The Lancet, Early Online Publication, 15 September 2011doi:10.1016/S0140-6736(11)61461-XCite or Link Using DOI
Cordelia Coltart a, Ian Anderson b, Benson Barh c, Neil Dewhurst d, John Donohoe e, Andrej Dukat f, Ian Gilmore a, Padma Gunaratne g, Virginia Hood h, David Kershenobich i, John Kolbe j, Patrick Li k, Raymond Liang l, Anil Madaree m, Bongani Mayosi n, Kammant Phanthumchinda o, Richard Thompson a
2 billion people worldwide consume alcohol, and of these 76·3 million have alcohol misuse problems,1 with substantial morbidity, mortality, and social harm.
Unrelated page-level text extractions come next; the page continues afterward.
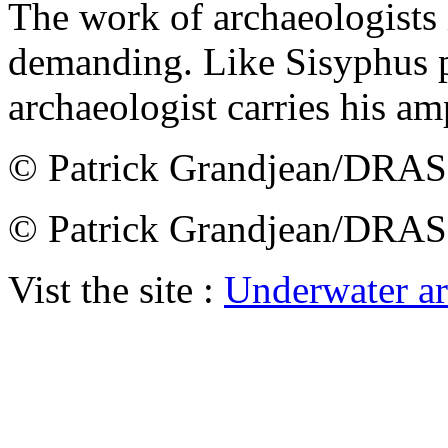
The work of archaeologists i
demanding. Like Sisyphus p
archaeologist carries his a
© Patrick Grandjean/DRA
© Patrick Grandjean/DRA
Vist the site :
Underwater a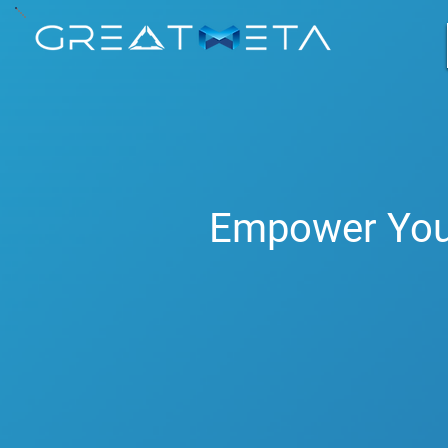
GreatMeta 
Empower You
Revolutionise your busin
enhance human expertise,
Our Vision
: "Empower you
expertise and driving sus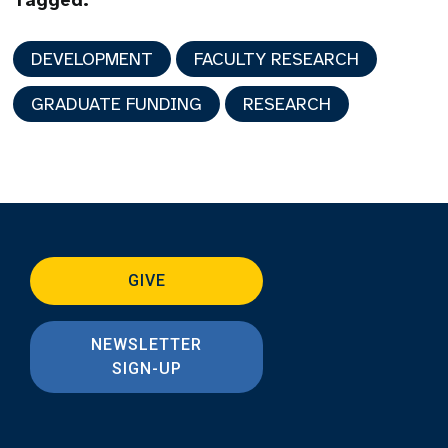
Tagged:
DEVELOPMENT
FACULTY RESEARCH
GRADUATE FUNDING
RESEARCH
GIVE
NEWSLETTER
SIGN-UP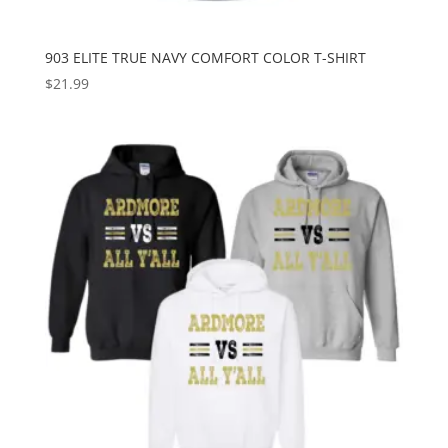
903 ELITE TRUE NAVY COMFORT COLOR T-SHIRT
$
21.99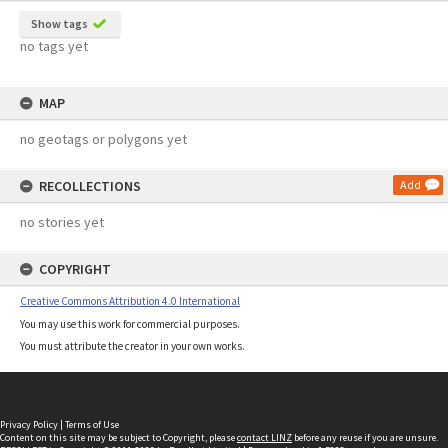
Show tags
no tags yet
MAP
no geotags or polygons yet
RECOLLECTIONS
Add
no stories yet
COPYRIGHT
Creative Commons Attribution 4.0 International
You may use this work for commercial purposes.
You must attribute the creator in your own works.
Privacy Policy
|
Terms of Use
Content on this site may be subject to Copyright, please
contact LINZ
before any reuse if you are unsure.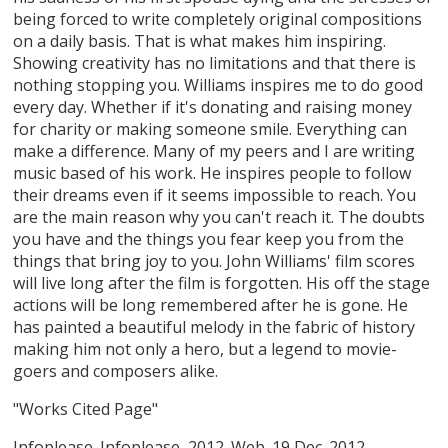
being forced to write completely original compositions
on a daily basis. That is what makes him inspiring.
Showing creativity has no limitations and that there is
nothing stopping you. Williams inspires me to do good
every day. Whether if it's donating and raising money
for charity or making someone smile. Everything can
make a difference. Many of my peers and I are writing
music based of his work. He inspires people to follow
their dreams even if it seems impossible to reach. You
are the main reason why you can't reach it. The doubts
you have and the things you fear keep you from the
things that bring joy to you. John Williams' film scores
will live long after the film is forgotten. His off the stage
actions will be long remembered after he is gone. He
has painted a beautiful melody in the fabric of history
making him not only a hero, but a legend to movie-
goers and composers alike.
"Works Cited Page"
Infoplease. Infoplease, 2012. Web. 19 Dec. 2012. .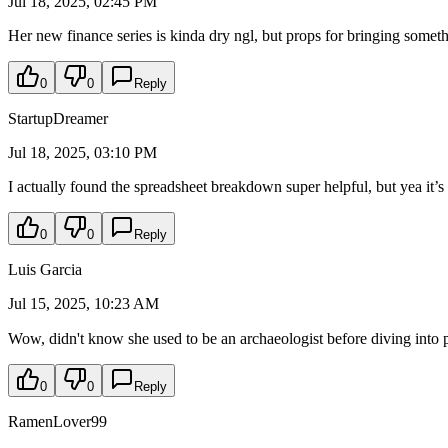
Jul 18, 2025, 02:45 PM
Her new finance series is kinda dry ngl, but props for bringing someth
0
0
Reply
StartupDreamer
Jul 18, 2025, 03:10 PM
I actually found the spreadsheet breakdown super helpful, but yea it’s
0
0
Reply
Luis Garcia
Jul 15, 2025, 10:23 AM
Wow, didn't know she used to be an archaeologist before diving into
0
0
Reply
RamenLover99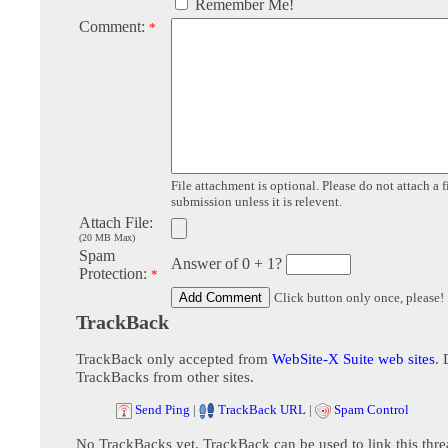
Remember Me!
Comment:
*
File attachment is optional. Please do not attach a f
submission unless it is relevent.
Attach File:
(20 MB Max)
Spam
Answer of 0 + 1?
Protection:
*
Click button only once, please!
TrackBack
TrackBack only accepted from
WebSite-X Suite web sites
. 
TrackBacks from other sites.
Send Ping
|
TrackBack URL
|
Spam Control
No TrackBacks yet. TrackBack can be used to link this thre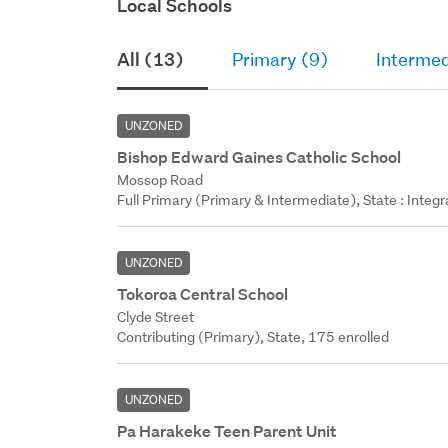
Local Schools
All (13)
Primary (9)
Intermed
UNZONED
Bishop Edward Gaines Catholic School
Mossop Road
Full Primary (Primary & Intermediate), State : Integr
UNZONED
Tokoroa Central School
Clyde Street
Contributing (Primary), State, 175 enrolled
UNZONED
Pa Harakeke Teen Parent Unit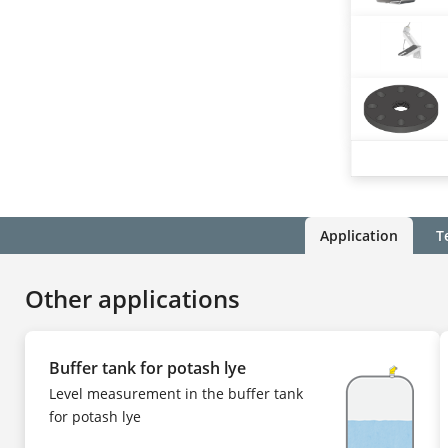
Application
T
Other applications
Buffer tank for potash lye
Level measurement in the buffer tank
for potash lye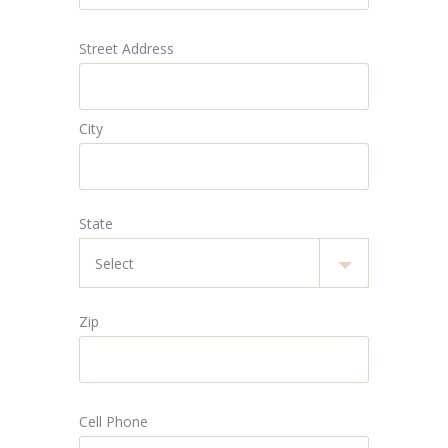
Street Address
City
State
Zip
Cell Phone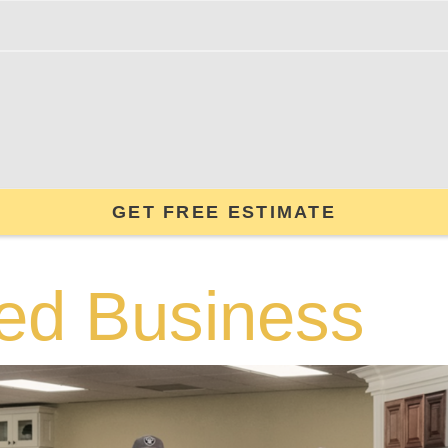
GET FREE ESTIMATE
ed Business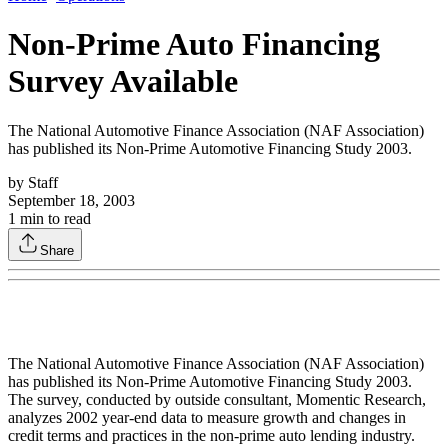
Non-Prime Auto Financing
Survey Available
The National Automotive Finance Association (NAF Association)
has published its Non-Prime Automotive Financing Study 2003.
by
Staff
September 18, 2003
1
min to read
Share
The National Automotive Finance Association (NAF Association)
has published its Non-Prime Automotive Financing Study 2003.
The survey, conducted by outside consultant, Momentic Research,
analyzes 2002 year-end data to measure growth and changes in
credit terms and practices in the non-prime auto lending industry.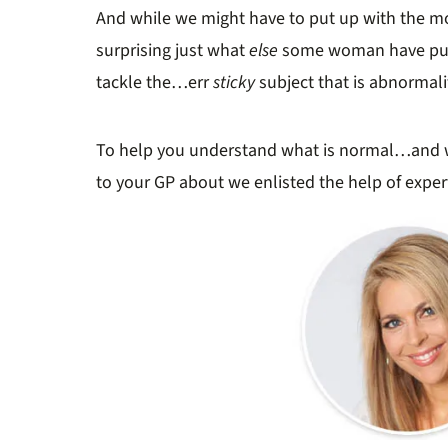
And while we might have to put up with the mo
surprising just what
else
some woman have put u
tackle the…err
sticky
subject that is abnormalit
To help you understand what is normal…and 
to your GP about we enlisted the help of expe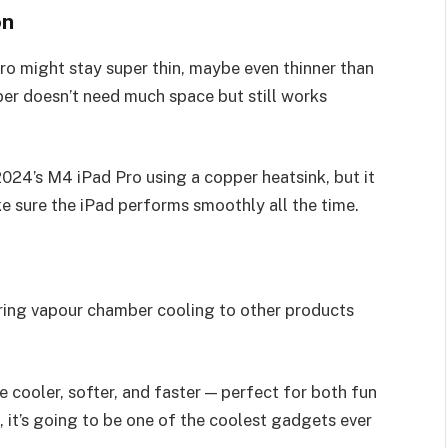
on
ro might stay super thin, maybe even thinner than
ber doesn’t need much space but still works
024’s M4 iPad Pro using a copper heatsink, but it
 sure the iPad performs smoothly all the time.
bring vapour chamber cooling to other products
e cooler, softer, and faster — perfect for both fun
 it’s going to be one of the coolest gadgets ever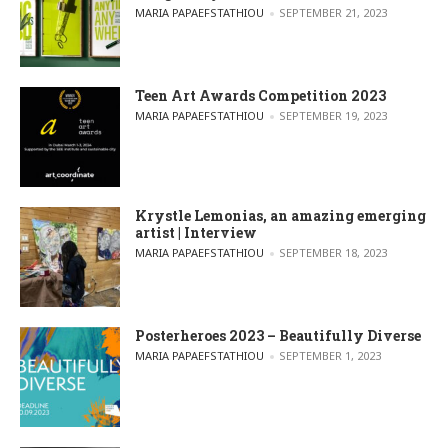
POSTED BY
MARIA PAPAEFSTATHIOU
SEPTEMBER 21, 2023
Teen Art Awards Competition 2023
POSTED BY
MARIA PAPAEFSTATHIOU
SEPTEMBER 19, 2023
Krystle Lemonias, an amazing emerging
artist | Interview
POSTED BY
MARIA PAPAEFSTATHIOU
SEPTEMBER 18, 2023
Posterheroes 2023 – Beautifully Diverse
POSTED BY
MARIA PAPAEFSTATHIOU
SEPTEMBER 1, 2023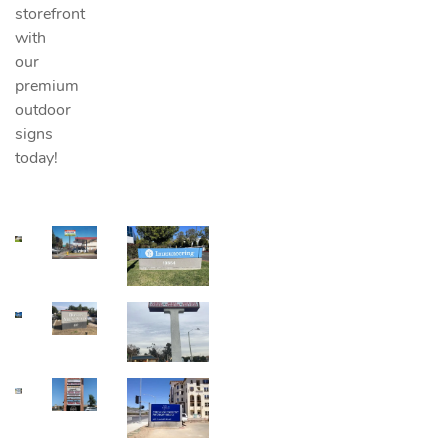
storefront
with
our
premium
outdoor
signs
today!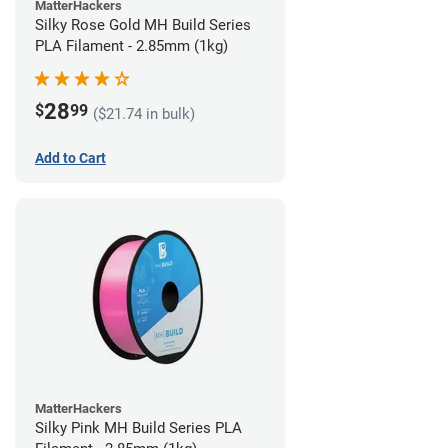
MatterHackers
Silky Rose Gold MH Build Series
PLA Filament - 2.85mm (1kg)
28
$
99
($21.74 in bulk)
Add to Cart
MatterHackers
Silky Pink MH Build Series PLA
Alcohol use is the third leading risk factor for preventable and premature disease, with a lamentable lack of any global remediable action.2
Despite the clear evidence of harm from excess alcohol, there is little will to prioritise the problem in the global health agenda. Therefore the challenge is to reduce this harm by strengthening policies and their implementation locally, nationally, and globally. Such strengthening requires influence and commitment at all levels of the health, political, and legal systems, but the health harms mandate that physicians must take a lead.
Evidence-based cost-effective interventions reduce harm from alcohol, but advocacy for an alcohol policy is not politically attractive. The conflict between government-driven health policy and commercial or social governmental influences impedes the progress of any national or international policy. There is, therefore, an urgent need to put pressure on governments to recognise, adopt, and scale up appropriate health policies.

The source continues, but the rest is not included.